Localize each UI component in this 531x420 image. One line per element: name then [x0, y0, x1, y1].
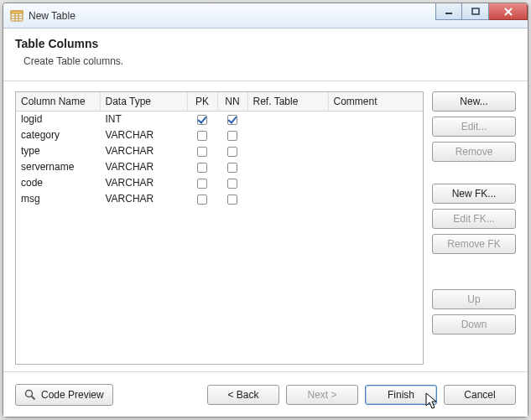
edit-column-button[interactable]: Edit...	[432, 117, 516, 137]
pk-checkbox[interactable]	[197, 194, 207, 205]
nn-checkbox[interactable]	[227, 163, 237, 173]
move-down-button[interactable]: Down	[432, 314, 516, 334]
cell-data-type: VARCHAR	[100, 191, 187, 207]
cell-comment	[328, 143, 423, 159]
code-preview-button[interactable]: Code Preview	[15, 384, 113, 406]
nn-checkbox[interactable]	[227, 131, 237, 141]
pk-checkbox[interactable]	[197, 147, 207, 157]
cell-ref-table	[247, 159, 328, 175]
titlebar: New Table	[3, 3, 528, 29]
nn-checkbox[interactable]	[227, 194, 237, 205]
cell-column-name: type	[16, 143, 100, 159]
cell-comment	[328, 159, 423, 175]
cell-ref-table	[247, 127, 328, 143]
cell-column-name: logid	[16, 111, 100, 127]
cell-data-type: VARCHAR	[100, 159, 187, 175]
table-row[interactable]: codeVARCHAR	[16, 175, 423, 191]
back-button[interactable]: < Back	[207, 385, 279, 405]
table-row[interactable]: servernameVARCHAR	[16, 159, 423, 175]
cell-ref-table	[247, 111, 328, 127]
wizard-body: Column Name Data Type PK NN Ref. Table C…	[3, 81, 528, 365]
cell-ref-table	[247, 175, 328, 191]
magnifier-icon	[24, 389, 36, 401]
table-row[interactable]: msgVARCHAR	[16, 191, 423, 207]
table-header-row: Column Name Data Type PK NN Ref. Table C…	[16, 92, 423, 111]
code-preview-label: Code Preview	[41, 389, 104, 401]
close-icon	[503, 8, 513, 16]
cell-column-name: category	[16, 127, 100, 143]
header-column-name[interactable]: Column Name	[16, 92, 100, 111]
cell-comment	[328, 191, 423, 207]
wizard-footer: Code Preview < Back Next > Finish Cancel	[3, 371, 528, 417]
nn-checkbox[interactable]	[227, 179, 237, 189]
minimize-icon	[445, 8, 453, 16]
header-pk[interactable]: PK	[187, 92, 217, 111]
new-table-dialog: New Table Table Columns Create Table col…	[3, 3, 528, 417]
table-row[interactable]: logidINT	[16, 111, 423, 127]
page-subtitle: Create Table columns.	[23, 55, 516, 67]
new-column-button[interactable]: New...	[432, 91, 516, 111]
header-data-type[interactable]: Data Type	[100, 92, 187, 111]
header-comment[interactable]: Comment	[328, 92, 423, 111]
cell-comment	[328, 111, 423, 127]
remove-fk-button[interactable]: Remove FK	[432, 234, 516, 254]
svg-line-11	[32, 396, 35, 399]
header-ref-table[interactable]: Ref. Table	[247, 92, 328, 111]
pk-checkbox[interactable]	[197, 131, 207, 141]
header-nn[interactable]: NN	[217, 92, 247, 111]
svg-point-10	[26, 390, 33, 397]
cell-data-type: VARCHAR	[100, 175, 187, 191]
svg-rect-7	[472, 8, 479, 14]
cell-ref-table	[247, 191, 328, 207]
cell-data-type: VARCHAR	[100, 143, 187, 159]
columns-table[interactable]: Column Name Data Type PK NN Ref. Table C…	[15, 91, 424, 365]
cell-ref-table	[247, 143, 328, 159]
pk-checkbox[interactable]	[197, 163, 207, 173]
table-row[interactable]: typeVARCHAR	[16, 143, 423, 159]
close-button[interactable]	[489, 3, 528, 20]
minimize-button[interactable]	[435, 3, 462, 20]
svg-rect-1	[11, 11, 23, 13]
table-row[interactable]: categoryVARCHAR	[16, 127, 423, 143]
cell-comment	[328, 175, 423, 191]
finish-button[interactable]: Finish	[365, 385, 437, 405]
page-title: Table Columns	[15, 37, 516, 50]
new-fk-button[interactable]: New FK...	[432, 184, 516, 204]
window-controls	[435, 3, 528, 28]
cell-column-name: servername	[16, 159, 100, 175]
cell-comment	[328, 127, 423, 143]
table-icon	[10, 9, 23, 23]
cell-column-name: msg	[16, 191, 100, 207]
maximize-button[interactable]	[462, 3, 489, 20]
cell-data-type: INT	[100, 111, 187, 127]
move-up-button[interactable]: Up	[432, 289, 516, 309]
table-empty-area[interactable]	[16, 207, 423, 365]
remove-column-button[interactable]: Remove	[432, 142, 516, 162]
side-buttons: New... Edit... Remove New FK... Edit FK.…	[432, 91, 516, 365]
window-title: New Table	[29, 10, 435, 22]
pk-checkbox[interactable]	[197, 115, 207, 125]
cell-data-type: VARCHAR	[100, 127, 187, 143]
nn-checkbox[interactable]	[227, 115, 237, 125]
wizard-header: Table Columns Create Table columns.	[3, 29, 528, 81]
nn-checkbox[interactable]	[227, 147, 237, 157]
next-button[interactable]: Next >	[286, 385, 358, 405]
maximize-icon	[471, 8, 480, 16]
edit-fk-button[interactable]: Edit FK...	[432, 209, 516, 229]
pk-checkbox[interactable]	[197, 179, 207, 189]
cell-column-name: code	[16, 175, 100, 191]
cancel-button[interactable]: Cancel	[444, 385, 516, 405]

========================

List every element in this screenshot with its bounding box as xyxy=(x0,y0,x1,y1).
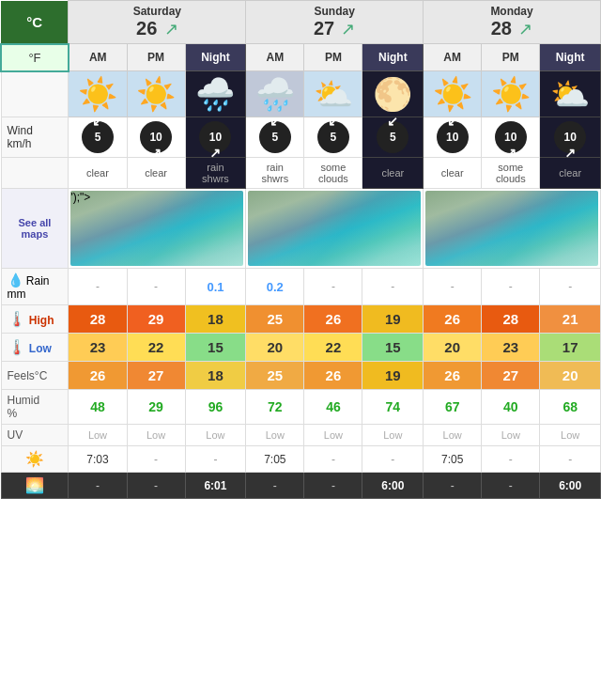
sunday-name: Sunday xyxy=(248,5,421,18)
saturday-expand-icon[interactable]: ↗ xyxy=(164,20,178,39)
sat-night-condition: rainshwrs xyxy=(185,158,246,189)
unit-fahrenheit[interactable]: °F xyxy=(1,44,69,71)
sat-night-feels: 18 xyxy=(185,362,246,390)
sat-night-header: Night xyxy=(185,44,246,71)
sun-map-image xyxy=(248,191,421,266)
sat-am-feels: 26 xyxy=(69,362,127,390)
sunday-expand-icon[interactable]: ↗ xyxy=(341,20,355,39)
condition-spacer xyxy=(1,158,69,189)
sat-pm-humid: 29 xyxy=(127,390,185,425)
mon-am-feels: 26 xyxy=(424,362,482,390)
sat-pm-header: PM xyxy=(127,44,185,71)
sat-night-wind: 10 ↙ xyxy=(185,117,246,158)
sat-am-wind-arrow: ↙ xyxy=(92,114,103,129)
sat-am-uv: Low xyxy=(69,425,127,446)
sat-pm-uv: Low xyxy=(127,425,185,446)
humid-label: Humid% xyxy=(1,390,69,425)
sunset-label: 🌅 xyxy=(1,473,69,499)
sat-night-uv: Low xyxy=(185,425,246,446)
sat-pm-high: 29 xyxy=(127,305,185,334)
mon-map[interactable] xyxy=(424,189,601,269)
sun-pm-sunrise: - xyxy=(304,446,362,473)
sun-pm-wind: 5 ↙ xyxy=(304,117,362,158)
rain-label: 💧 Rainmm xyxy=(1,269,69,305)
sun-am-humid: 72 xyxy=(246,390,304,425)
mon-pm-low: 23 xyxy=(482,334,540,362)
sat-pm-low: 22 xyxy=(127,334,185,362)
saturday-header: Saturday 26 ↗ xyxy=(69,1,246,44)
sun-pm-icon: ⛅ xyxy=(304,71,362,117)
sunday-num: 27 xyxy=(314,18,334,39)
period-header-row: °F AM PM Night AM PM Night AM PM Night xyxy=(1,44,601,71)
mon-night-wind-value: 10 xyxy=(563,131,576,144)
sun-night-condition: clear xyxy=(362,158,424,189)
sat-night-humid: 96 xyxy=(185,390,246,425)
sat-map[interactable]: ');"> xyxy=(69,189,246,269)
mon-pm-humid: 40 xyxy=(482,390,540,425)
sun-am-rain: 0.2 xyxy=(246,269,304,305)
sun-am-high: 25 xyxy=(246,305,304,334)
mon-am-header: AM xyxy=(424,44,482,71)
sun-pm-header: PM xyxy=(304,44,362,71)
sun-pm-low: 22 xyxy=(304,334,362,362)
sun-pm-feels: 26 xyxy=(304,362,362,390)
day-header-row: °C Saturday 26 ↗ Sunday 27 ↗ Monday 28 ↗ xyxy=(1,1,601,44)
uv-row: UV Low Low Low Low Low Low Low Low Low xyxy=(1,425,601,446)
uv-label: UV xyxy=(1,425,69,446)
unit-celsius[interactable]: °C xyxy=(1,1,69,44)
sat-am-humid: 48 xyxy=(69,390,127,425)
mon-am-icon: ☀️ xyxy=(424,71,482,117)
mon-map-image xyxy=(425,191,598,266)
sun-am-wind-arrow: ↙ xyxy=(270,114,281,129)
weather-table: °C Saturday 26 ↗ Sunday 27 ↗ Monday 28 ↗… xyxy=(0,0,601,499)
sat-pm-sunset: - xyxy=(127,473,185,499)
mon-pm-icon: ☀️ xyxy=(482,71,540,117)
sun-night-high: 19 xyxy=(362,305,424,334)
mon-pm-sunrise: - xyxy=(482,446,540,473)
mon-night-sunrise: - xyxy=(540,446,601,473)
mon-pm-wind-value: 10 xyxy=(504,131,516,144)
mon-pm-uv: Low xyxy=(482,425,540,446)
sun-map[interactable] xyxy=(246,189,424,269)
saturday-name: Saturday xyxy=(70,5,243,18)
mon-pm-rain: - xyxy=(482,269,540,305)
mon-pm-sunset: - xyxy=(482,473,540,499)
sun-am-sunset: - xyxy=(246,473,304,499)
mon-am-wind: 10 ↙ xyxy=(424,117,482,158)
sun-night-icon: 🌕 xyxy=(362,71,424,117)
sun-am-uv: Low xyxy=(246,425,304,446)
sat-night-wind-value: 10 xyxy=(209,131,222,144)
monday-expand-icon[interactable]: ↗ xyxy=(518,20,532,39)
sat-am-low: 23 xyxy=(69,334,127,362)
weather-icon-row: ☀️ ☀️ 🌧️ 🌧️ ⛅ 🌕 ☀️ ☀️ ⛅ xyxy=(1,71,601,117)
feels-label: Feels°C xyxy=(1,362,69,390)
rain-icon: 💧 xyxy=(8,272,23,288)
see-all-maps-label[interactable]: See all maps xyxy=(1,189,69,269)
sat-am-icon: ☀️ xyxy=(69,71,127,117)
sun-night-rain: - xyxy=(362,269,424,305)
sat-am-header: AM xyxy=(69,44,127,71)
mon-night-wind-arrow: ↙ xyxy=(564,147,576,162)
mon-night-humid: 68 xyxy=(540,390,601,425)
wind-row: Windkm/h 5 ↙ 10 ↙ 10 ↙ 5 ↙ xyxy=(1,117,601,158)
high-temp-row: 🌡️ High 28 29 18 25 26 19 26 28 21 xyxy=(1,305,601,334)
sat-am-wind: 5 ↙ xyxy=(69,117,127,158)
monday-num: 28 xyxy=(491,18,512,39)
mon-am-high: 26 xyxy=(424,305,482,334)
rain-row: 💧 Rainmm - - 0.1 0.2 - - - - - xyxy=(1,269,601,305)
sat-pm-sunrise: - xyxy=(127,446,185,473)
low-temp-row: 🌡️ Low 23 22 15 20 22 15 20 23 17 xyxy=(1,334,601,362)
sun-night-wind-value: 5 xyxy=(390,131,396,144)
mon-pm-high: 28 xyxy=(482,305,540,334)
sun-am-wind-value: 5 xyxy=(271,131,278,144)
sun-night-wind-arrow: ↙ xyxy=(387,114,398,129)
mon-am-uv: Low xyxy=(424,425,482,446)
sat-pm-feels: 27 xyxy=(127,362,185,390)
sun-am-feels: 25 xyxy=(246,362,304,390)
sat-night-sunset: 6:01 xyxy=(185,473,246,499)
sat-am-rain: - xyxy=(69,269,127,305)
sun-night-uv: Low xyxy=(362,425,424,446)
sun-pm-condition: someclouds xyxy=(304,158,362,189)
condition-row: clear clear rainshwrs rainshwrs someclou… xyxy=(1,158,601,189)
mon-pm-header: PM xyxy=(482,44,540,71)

========================

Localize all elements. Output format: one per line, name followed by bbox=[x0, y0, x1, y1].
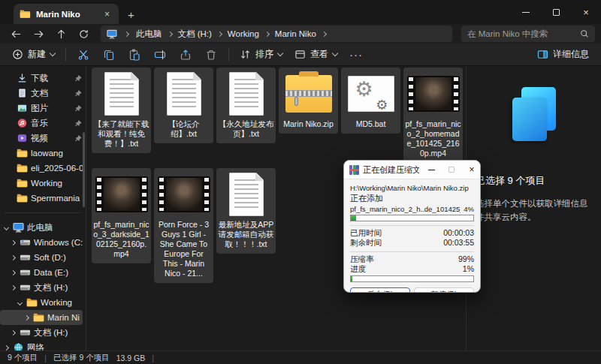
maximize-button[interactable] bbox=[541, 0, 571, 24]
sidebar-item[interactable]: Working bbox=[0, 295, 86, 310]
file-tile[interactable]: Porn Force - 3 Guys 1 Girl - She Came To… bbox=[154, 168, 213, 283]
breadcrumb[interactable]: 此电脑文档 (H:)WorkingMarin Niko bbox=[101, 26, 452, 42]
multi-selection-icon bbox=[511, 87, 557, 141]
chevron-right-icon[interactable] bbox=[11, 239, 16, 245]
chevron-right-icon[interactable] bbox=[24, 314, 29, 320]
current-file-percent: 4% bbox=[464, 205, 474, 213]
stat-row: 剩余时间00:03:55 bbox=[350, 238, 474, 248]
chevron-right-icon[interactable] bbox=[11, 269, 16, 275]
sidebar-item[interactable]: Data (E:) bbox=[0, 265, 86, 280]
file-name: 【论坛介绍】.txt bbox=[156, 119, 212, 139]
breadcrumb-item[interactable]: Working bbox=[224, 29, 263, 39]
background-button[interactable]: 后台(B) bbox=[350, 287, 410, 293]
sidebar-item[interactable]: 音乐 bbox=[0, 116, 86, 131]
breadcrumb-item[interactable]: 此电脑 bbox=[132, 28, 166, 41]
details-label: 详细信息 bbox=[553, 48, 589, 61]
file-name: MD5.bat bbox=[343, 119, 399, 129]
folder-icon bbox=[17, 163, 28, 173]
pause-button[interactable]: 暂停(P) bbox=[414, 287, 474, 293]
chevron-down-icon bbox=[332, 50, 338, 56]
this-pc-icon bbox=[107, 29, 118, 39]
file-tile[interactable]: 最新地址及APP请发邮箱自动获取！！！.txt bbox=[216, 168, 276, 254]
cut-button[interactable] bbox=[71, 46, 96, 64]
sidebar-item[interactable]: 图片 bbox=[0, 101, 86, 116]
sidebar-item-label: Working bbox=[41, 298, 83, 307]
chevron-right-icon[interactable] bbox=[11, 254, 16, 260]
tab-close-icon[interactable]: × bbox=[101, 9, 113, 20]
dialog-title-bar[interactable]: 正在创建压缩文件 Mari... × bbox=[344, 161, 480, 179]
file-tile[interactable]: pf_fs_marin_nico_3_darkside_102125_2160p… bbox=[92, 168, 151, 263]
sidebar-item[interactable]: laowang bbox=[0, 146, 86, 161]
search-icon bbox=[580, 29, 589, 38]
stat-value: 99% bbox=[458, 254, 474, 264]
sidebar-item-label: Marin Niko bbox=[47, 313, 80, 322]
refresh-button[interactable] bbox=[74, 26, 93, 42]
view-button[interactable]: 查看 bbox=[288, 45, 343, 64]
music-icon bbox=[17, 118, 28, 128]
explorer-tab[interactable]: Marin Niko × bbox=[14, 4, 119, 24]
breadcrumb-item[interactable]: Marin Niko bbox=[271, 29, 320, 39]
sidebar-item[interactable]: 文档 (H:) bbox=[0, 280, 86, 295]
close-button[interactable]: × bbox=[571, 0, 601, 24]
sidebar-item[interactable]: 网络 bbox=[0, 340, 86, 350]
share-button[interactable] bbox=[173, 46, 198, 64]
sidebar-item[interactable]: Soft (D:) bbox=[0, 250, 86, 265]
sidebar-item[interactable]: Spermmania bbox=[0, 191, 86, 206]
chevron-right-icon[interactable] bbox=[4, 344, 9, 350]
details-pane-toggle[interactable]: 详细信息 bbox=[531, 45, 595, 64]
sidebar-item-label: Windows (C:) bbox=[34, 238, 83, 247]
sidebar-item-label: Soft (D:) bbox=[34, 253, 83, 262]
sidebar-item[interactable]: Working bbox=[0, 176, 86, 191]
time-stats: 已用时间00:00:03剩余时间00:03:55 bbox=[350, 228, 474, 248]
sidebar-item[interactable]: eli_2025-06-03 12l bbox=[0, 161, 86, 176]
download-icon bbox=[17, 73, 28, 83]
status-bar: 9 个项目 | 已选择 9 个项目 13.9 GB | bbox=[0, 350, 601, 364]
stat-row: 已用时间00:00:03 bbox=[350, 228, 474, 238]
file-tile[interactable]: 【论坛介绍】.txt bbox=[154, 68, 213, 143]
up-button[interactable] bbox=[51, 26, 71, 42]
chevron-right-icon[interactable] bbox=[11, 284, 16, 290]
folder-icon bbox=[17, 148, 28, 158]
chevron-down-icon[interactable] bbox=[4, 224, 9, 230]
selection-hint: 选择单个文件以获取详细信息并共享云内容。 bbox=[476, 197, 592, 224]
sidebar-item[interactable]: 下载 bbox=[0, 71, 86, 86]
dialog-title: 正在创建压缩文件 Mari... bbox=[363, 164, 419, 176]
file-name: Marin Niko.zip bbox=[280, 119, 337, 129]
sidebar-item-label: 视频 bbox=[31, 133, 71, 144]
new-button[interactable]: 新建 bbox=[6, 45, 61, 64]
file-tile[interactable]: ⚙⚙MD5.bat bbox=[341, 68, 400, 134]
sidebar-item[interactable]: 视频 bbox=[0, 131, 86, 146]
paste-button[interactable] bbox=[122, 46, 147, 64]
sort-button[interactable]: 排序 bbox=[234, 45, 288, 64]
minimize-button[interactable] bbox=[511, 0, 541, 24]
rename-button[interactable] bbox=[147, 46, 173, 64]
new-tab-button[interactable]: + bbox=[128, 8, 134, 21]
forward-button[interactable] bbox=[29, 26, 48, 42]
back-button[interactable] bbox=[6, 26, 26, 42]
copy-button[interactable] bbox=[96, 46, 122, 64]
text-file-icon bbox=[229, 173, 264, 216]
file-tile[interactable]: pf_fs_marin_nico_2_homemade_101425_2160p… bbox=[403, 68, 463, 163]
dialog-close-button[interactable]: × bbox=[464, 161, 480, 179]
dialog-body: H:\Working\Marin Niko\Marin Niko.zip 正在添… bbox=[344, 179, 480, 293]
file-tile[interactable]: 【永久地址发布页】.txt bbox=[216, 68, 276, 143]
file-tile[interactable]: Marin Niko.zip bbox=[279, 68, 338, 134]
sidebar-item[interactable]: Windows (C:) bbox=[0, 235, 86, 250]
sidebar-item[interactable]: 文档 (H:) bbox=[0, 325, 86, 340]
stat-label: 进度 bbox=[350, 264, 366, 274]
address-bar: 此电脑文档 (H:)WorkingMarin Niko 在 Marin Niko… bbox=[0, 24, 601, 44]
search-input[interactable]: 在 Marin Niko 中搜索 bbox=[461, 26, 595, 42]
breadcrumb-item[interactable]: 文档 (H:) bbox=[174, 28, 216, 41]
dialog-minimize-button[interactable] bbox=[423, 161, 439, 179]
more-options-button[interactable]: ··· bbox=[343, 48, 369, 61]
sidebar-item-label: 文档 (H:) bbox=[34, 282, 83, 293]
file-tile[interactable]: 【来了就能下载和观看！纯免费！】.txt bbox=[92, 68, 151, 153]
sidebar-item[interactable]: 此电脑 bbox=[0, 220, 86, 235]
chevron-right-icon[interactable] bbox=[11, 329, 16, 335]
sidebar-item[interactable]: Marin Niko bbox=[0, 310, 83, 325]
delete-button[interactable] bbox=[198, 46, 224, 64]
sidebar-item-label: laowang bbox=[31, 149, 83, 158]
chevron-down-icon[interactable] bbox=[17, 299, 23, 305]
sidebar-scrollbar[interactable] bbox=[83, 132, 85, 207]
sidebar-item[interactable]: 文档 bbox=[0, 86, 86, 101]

========================

What belongs in the answer is each line of the data that has the word "Rainmm".

rain-label: 💧 Rainmm xyxy=(1,269,69,305)
rain-row: 💧 Rainmm - - 0.1 0.2 - - - - - xyxy=(1,269,601,305)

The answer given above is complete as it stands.